Posts Tagged ‘Morris Gleitzman’


Feels like I been everywhere, man – Biloela, Rockhampton, Bracken Ridge, Toowoomba, Newmarket, Springfield, Ascot, and Sunshine Coast (for an online festival)… I barely had time for a breather after Book Week and now Brisbane Writers Festival is upon us.

Word Play, the kick-ass program for kids and lovers of youth literature kicks off on Wednesday with a host of international, award-winning, and best-selling authors and illustrators including Kate Forsyth, Morris Gleitzman, John Danalis, Leigh Hobbs, Gabrielle Wang and Dave Hackett.

I’m there Wednesday and Thursday introducing Henry Hoey Hobson to Years 6-9, trying not to look like a naughty school girl with my scraped knees and band aids.

Seriously, I’ll be hobbling rather than hobnobbing, after not one, but two nana falls in the past week.

I tripped over my Birkencrocs on the way to school last week. Tore my tights and looked like a right scrag when I fronted up at St Margaret’s for my Book Week talks to Years Six and Seven.

Then I opened up the same knee a few days later, crash-tackling my runaway beagle after he rifled my visiting brother’s suitcase and stole his socks.

I came away with an egg on my forehead, bent glasses, a tear in my brand-new jeans and a sliced open knee.

The beagle, of course, got away with the socks.

The gods are rubbing their hands and giggling with wicked delight.

Only days after publicly revealing my fear of ever again sharing a signing table with Morris Gleitzman, they’ve conspired to put us on the same bill for this year’s Word Play at the Brisbane Writers Festival.

For those who missed it the first time, Morris has queues that extend to the outer reaches of the galaxy, while I try to attract passing interest by balancing a pen on the end of my nose, toppling backwards out of a chair, and knocking myself unconscious.

If you’d like to see me knock myself out for Grades 6-9, click  here and here to book for my sessions (1 and 2 Sept). Book now and ker-ching! you’ll get an early bird discount (available to June 25 or while stocks last. )

Seriously, Word Play at BWF is made of awesome for kids and lovers of kids’ literature. Click here for everything you need to know about Word Play, and here for the full program of fabulous authors and illustrators.

The call came from my kids’ school, the moment I stepped off the plane. “The camp is under water, they’re on their way back from Stradbroke Island. Can you pick your child up at five-thirty?’

“Well, no. I’m in Sydney.”

Did I consider, even for a moment, heading home to rescue my children from flood-ravaged south-east Queensland?
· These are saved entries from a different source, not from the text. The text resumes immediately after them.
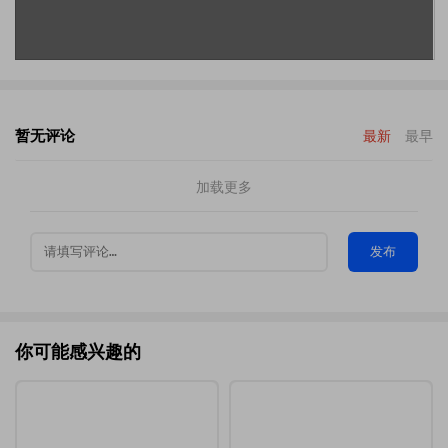
暂无评论
最新
最早
加载更多
发布
你可能感兴趣的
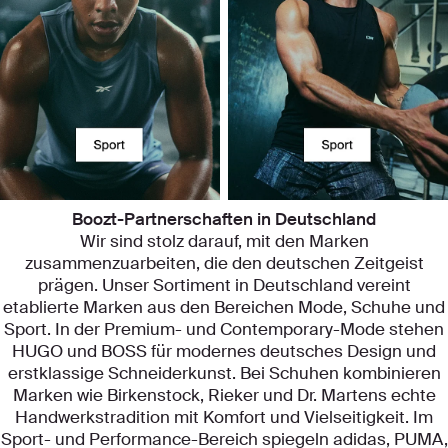
Boozt-Partnerschaften in Deutschland
Wir sind stolz darauf, mit den Marken
zusammenzuarbeiten, die den deutschen Zeitgeist
prägen. Unser Sortiment in Deutschland vereint
etablierte Marken aus den Bereichen Mode, Schuhe und
Sport. In der Premium- und Contemporary-Mode stehen
HUGO und BOSS für modernes deutsches Design und
erstklassige Schneiderkunst. Bei Schuhen kombinieren
Marken wie Birkenstock, Rieker und Dr. Martens echte
Handwerkstradition mit Komfort und Vielseitigkeit. Im
Sport- und Performance-Bereich spiegeln adidas, PUMA,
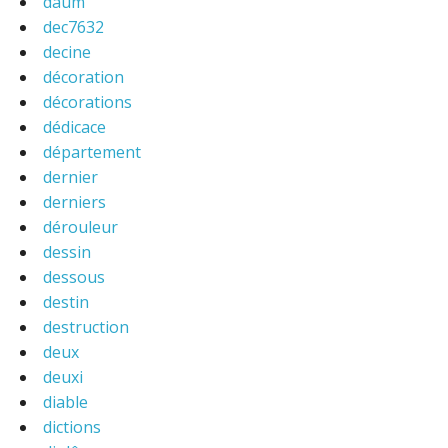
daum
dec7632
decine
décoration
décorations
dédicace
département
dernier
derniers
dérouleur
dessin
dessous
destin
destruction
deux
deuxi
diable
dictions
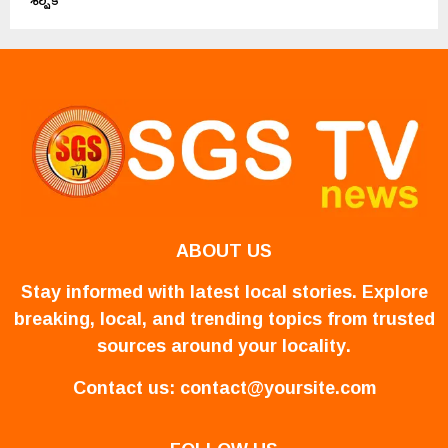
ABOUT US
Stay informed with latest local stories. Explore
breaking, local, and trending topics from trusted
sources around your locality.
Contact us:
contact@yoursite.com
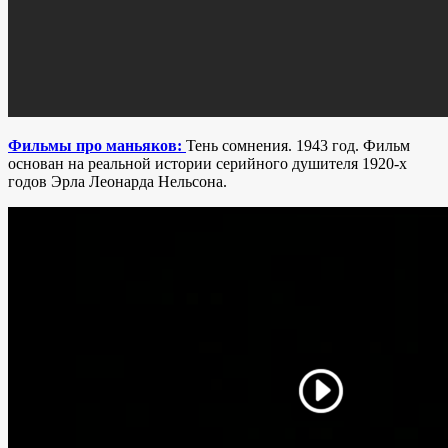
Фильмы про маньяков:
Тень сомнения. 1943 год. Фильм
основан на реальной истории серийного душителя 1920-х
годов Эрла Леонарда Нельсона.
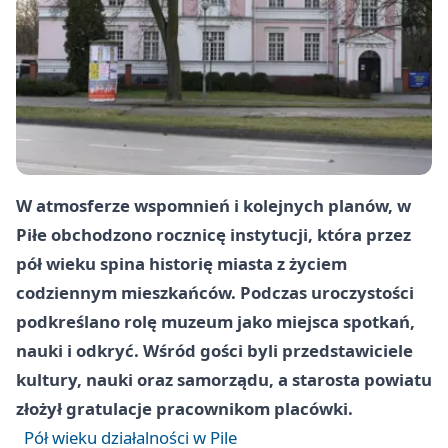
W atmosferze wspomnień i kolejnych planów, w
Piłe obchodzono rocznicę instytucji, która przez
pół wieku spina historię miasta z życiem
codziennym mieszkańców. Podczas uroczystości
podkreślano rolę muzeum jako miejsca spotkań,
nauki i odkryć. Wśród gości byli przedstawiciele
kultury, nauki oraz samorządu, a starosta powiatu
złożył gratulacje pracownikom placówki.
Pół wieku działalności w Pile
Hell, no. I was in Sydney. I had credit in the favour bank. Enough to get me through the next 48 hours – floods, school closures, and bad mother rep, notwithstanding.

I had places to go, people to see… Family, newly cloistered within the gothic sandstone arches of St John’s College at U.Syd… Appointments with the warm and wonderful Linsay Knight, Sarah Hazelton and Yae Morton, in at Random House Australia.

Later, at the Writers Festival, I met Linsay’s son Dominic Knight of TV’s The Chasers. He spoke of taking the mickey, and his debut novel Disco Boy, to a packed auditorium at the Sydney Dance Company.

I was at a table outside, on the water, in debut author’s heaven, shooting the breeze with Melina Marchetta, internationally acclaimed author of Looking for Alibrandi, Jellicoe Road and Finnikin of the Rock.

I passed on the forty-minute long queues into jam-packed sessions, in favour of two hours with Melina, talking books, writing and life. She introduced me to mega-selling author Morris Gleitzman (who will also be at Voices on the Coast in July) and her literary agent, Sophie Hamley from Cameron Creswell.

Before flying out, I brunched with children’s literature advocate Judith Ridge whose Misrule blog comes in at Number 18 in CopyWrite’s Top 50 Australian Writer Blogs. I’m thrilled – Judith is producing the Teachers Notes for Dust which will be down-loadable from the Random House Australia website in July.

Barely 48 hours after leaving the rising floods of Brisbane, I arrived home, excitement over. Water levels were dropping fast, but there were lit candles on the dining room table, and a beautiful boy, with a hug as big as his smile.

“Did you miss me?” I whispered later, into my daughter’s hair. She smelled of puppy. Everything smelled of puppy.

“Uh, not really.” She pulled away gently. “No offence Mum, but you weren’t gone for very long.”

I thought back to all that I’d done, experienced, felt and seen; all that water under the bridge.

“Wasn’t I?”

“No. Next time you should go for longer.”

I kissed her again. That puppy smell had to go.